The complex relationship between consumer behavior and visual merchandising has become a perennial topic for marketing researchers. Different factors — like color psychology, emerging digital trends, and emotional design — can all play a part in the shopping experience.
For retailers who don’t have time to wade through deep databases of research to understand consumers behaviour, it’s helpful to consider the broader trends. Here are some key ways that visuals can affect consumers’ shopping experiences.
Product and Branding Colors Matter
We know that color psychology is not a perfect science. Shades of bright blue or crimson red will not evoke the exact same reaction in two different people because of differences in culture, context, past experiences, and personal preferences. However, colors do influence customer perception of products and brands, especially when it comes to first impressions. Shoppers can make snap judgments about a product in only 90 seconds, and 90% of them will base this perception purely on color.
Tesla makes it easy for customers to visualize car purchases with digital displays in-stores and an interactive design studio on their website. Using these tools, customers can select paint and interior colors, alongside other options like roof and wheel types, and see the result on screen. The perfect example of the impact of visual merchandising on consumer behaviour.
Don’t want to be limited by the connotations of certain colors? There are other factors that influence consumer buying decisions.

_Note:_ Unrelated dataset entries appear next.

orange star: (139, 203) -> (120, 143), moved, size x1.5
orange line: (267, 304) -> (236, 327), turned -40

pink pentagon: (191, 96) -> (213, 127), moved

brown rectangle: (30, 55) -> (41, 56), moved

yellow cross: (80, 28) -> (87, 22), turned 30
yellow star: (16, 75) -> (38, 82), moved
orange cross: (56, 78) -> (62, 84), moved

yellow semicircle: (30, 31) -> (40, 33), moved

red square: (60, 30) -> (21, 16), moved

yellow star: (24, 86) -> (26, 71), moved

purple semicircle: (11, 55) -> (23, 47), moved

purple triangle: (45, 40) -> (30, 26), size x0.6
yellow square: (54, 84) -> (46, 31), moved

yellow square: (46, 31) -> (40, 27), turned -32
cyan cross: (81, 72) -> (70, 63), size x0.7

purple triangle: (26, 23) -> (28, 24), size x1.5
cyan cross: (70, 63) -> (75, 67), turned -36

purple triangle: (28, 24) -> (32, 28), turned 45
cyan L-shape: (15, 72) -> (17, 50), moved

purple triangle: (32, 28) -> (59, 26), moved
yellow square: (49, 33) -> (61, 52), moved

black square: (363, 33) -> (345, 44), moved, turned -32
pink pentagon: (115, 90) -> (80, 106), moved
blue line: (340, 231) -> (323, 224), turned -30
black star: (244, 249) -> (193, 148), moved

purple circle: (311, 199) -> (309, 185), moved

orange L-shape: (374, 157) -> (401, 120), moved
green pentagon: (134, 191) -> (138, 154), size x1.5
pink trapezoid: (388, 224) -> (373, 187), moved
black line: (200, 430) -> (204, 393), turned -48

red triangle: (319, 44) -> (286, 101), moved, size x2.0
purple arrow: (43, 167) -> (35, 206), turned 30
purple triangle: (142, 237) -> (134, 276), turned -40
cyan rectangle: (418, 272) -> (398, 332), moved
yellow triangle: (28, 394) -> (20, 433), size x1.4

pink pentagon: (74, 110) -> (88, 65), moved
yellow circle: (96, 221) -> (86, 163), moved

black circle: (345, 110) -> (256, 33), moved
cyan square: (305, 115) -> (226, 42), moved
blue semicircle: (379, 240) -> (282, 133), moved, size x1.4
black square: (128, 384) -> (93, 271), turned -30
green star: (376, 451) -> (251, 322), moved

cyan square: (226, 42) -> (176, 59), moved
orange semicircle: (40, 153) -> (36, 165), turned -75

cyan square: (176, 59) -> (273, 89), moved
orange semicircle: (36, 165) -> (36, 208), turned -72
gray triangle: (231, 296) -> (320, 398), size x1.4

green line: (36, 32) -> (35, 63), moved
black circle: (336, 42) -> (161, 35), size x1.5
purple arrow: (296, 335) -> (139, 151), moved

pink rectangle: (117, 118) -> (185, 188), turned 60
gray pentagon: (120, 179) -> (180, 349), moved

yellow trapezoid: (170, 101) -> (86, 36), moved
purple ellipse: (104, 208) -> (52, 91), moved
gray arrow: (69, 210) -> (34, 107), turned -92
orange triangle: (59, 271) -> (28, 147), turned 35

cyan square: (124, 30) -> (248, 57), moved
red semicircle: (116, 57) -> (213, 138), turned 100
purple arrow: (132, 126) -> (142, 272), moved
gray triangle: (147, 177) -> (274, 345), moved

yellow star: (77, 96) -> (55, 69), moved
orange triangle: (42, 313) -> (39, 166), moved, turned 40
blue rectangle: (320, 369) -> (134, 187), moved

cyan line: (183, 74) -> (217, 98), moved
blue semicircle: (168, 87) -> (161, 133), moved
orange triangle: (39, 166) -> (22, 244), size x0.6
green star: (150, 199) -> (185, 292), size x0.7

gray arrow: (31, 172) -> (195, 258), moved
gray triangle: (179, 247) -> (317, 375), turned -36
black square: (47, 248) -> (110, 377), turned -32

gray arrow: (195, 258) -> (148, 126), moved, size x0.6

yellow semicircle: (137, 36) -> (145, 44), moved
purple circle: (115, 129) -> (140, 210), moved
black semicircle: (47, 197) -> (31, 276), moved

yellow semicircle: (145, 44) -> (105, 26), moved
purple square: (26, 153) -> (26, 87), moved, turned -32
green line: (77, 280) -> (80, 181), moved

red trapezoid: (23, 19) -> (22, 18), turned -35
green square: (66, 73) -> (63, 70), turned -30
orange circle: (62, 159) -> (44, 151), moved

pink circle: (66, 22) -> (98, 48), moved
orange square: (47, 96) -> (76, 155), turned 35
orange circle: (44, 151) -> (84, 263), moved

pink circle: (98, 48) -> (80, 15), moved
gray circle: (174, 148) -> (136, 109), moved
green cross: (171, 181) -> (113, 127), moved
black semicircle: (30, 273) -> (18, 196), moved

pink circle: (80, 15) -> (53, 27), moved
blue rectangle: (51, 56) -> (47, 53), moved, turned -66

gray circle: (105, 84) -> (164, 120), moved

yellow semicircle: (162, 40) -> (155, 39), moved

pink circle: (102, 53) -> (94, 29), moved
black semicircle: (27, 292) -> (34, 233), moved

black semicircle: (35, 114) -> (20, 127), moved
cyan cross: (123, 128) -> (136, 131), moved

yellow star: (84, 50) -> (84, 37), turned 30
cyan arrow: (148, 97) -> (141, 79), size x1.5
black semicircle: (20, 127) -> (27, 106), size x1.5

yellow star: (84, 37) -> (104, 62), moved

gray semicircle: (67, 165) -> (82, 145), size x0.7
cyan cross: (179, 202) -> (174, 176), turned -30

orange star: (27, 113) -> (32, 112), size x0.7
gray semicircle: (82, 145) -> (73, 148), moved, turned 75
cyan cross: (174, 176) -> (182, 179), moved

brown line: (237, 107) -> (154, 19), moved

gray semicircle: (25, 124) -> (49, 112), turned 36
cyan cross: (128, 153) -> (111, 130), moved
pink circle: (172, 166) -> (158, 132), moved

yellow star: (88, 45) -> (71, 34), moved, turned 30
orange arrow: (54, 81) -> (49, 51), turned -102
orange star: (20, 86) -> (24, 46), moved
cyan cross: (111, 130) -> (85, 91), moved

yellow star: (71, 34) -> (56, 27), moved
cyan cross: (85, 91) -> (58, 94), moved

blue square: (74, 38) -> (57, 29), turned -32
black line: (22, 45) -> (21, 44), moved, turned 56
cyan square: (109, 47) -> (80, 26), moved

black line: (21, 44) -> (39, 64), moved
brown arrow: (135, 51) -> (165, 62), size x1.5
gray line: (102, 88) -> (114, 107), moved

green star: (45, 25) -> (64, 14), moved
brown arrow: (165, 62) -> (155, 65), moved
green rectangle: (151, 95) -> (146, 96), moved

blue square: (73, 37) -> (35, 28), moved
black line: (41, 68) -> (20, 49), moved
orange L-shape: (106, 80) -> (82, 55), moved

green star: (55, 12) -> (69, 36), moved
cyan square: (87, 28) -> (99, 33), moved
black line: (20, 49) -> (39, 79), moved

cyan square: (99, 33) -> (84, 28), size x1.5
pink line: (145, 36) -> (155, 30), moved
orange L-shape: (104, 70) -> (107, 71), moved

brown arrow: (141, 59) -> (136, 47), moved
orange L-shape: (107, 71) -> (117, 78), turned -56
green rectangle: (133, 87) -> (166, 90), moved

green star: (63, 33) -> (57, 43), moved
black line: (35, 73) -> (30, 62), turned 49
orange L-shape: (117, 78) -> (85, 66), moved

Consider using visual merchandising technologies such as Endless Aisle to allow customers to visualize products in different colors even if your display room only has space for one model at a time.
Impulse Shopping is Influenced by Visuals
At a very basic level, the best way to get someone to buy your product is to make sure that they see it — especially when it comes to impulse purchases. Shoppers are more likely to make an impulse buy if they can see the item easily from the aisle. Displays need to be eye-catching, and at eye-level, to have the most visual impulse impact.
Sephora capitalizes on this trend with interactive digital displays situated around the shop and by the checkout line. Customers who are waiting to check out or for help from a make-up artist can browse through nearly 14,000 items — and with additional products stocked by the checkout, there’s a good chance these displays will encourage a last minute lipstick purchase or two.
Digital merchandising tactics can help get consumers’ attention. Digital signage, for example, can be placed at eye-level throughout stores to promote products with customizable ads. With smart scheduling on digital signage, you can ensure that your displays align with peak traffic times or different promotions throughout the day.
Aesthetics Appeal to Customers’ Emotions
While impulse purchases are typically inexpensive items bought without much forethought, luxury items can be the result of a more emotional decision-making process. This kind of emotional connection is essential for brands that rely heavily on aesthetics to sell their products.
Fashion retailer Herschel Supply Co. has a great example of a companies marketing campaign that uses carefully curated visuals to sell their iconic bags. Herschel’s Instagram account is carefully designed to express a particular aesthetic and encourage customer engagement through specific hashtags such as #WellTravelled and #CityLimitless on social media. The brand’s founders, Lyndon and Jamie Cormack put equal effort into curating real life aesthetics for trade show displays.
By creating a cohesive experience of products across online and offline channels, brands such as Herschel are able to better appeal to customers’ emotions — in this case, a sense of adventure and wanderlust — while building up brand trust and reliability.
The shopping experience is, at its core, highly influenced by visual factors. The way products are displayed heavily influences how consumers react, their buying behaviour, and ultimately make purchases. With the careful use of new technologies, retailers can use implement strategic visual merchandising practices that improve the shopping experience, influence purchase decisions and drive higher sales.